*** Begin section ***

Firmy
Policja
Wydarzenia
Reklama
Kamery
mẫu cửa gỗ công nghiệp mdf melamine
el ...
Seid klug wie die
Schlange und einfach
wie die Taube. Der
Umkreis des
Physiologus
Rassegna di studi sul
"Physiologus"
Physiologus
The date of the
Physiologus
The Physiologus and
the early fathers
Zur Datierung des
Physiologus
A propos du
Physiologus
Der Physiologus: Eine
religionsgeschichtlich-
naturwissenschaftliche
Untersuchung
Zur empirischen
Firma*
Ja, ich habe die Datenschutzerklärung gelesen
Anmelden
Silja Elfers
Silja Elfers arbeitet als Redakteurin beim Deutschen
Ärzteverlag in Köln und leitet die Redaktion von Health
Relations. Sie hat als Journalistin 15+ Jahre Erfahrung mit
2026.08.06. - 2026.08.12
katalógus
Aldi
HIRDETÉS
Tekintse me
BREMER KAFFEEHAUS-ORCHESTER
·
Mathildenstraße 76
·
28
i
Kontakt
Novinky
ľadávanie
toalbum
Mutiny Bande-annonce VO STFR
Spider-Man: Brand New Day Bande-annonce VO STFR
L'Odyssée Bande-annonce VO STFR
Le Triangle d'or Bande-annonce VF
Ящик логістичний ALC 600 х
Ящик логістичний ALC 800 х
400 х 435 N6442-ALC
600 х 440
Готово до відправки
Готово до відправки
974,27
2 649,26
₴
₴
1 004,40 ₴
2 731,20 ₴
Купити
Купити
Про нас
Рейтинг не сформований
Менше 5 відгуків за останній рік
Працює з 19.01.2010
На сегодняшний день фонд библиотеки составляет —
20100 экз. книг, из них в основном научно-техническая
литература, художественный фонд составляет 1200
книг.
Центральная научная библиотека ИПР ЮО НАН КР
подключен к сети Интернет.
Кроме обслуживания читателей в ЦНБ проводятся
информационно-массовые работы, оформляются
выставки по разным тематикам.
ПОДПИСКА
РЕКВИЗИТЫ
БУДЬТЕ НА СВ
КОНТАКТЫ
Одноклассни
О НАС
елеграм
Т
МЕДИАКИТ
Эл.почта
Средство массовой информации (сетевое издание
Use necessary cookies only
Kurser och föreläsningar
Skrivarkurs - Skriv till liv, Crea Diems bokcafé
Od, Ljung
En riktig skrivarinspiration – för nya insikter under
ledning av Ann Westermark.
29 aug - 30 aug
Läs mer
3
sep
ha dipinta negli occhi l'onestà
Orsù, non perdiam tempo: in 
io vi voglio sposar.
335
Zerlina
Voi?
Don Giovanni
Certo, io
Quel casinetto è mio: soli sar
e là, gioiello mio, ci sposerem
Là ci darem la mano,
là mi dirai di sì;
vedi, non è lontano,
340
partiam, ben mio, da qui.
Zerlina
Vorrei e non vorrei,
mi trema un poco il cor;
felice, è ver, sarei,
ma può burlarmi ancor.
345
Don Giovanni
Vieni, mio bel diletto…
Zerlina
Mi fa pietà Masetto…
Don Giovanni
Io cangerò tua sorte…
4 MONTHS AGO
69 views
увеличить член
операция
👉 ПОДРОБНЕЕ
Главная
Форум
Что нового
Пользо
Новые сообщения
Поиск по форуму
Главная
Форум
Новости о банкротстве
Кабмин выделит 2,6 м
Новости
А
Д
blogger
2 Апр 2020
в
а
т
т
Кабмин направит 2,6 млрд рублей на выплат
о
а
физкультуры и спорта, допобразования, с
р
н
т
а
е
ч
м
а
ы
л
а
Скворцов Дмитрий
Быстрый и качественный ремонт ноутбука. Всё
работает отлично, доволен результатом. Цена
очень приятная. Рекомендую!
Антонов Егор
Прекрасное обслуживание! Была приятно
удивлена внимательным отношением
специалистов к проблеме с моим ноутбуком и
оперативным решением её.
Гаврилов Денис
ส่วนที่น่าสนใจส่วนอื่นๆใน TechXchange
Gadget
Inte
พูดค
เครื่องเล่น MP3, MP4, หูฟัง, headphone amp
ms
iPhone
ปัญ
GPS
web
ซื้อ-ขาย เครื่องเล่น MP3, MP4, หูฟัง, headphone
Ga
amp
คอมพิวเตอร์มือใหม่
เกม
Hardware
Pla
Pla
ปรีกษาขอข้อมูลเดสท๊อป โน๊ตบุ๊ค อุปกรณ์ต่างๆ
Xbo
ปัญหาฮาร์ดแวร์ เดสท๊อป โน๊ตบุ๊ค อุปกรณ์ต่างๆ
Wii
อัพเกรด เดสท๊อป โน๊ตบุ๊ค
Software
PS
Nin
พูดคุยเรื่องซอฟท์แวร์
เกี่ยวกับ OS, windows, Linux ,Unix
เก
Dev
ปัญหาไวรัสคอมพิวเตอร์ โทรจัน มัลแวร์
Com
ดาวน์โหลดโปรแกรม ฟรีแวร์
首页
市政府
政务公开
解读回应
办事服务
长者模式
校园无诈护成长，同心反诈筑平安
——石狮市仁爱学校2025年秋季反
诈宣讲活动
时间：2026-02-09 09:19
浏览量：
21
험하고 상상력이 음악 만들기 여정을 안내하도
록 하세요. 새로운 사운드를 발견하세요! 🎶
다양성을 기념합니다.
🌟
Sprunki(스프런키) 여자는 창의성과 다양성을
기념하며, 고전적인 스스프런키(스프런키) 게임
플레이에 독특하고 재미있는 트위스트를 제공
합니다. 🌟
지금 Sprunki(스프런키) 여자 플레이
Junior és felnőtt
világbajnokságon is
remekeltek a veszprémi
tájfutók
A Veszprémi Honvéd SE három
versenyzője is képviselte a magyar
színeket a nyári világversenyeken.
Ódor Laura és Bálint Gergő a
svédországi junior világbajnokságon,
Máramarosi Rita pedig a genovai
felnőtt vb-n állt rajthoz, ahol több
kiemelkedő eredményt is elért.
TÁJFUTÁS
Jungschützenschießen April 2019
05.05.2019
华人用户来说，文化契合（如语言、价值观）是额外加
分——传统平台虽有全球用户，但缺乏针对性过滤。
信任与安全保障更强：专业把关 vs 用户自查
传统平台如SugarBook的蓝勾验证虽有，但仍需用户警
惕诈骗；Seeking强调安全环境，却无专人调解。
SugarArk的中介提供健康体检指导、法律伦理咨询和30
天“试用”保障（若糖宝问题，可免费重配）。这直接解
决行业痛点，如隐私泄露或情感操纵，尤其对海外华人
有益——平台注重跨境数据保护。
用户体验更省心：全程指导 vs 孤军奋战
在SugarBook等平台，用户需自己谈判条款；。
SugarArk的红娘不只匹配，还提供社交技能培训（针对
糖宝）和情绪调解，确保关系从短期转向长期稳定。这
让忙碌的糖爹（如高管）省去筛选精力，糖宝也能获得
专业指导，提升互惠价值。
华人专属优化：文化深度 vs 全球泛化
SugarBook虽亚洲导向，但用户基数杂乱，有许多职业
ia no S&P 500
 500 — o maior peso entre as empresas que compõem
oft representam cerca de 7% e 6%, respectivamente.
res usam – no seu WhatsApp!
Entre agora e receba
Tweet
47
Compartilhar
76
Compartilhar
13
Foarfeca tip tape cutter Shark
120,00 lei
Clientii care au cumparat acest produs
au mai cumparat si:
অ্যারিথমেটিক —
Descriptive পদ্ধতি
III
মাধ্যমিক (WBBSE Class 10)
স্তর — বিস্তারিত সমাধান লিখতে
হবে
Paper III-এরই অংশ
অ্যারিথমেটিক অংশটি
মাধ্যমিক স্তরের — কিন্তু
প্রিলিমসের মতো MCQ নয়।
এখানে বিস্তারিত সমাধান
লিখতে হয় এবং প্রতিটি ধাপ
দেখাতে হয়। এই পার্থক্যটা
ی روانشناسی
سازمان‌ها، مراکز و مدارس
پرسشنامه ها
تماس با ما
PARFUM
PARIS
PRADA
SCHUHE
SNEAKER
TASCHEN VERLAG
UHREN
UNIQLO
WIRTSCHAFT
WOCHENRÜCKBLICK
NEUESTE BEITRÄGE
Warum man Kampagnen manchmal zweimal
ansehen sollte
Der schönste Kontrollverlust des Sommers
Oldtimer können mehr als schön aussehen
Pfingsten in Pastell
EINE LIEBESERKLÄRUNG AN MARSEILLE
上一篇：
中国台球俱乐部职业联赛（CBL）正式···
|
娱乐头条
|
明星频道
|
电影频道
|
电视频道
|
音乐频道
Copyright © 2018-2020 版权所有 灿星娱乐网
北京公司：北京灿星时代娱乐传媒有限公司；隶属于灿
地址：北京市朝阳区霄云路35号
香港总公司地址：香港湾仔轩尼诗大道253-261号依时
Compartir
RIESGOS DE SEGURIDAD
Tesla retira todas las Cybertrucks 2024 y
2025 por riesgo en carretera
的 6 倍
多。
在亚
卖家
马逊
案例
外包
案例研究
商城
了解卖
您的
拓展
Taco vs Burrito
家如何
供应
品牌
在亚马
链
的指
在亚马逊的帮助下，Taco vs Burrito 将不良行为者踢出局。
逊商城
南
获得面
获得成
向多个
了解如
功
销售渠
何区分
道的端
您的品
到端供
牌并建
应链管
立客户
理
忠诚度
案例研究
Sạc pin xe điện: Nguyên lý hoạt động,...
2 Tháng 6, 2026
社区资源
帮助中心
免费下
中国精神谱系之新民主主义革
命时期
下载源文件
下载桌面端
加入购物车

*** End section ***

#### [WHAT YOU HAVE TO DO]
Everything from the line with "Ódor Laura és Bálint Gergő a" through the line with "SugarArk的红娘不只匹配，还提供社交技能培训（针对" should be written out exactly as it appears above, end lines included, and nothing outside that range.

#### [YOUR SOLUTION]
Ódor Laura és Bálint Gergő a
svédországi junior világbajnokságon,
Máramarosi Rita pedig a genovai
felnőtt vb-n állt rajthoz, ahol több
kiemelkedő eredményt is elért.
TÁJFUTÁS
Jungschützenschießen April 2019
05.05.2019
华人用户来说，文化契合（如语言、价值观）是额外加
分——传统平台虽有全球用户，但缺乏针对性过滤。
信任与安全保障更强：专业把关 vs 用户自查
传统平台如SugarBook的蓝勾验证虽有，但仍需用户警
惕诈骗；Seeking强调安全环境，却无专人调解。
SugarArk的中介提供健康体检指导、法律伦理咨询和30
天“试用”保障（若糖宝问题，可免费重配）。这直接解
决行业痛点，如隐私泄露或情感操纵，尤其对海外华人
有益——平台注重跨境数据保护。
用户体验更省心：全程指导 vs 孤军奋战
在SugarBook等平台，用户需自己谈判条款；。
SugarArk的红娘不只匹配，还提供社交技能培训（针对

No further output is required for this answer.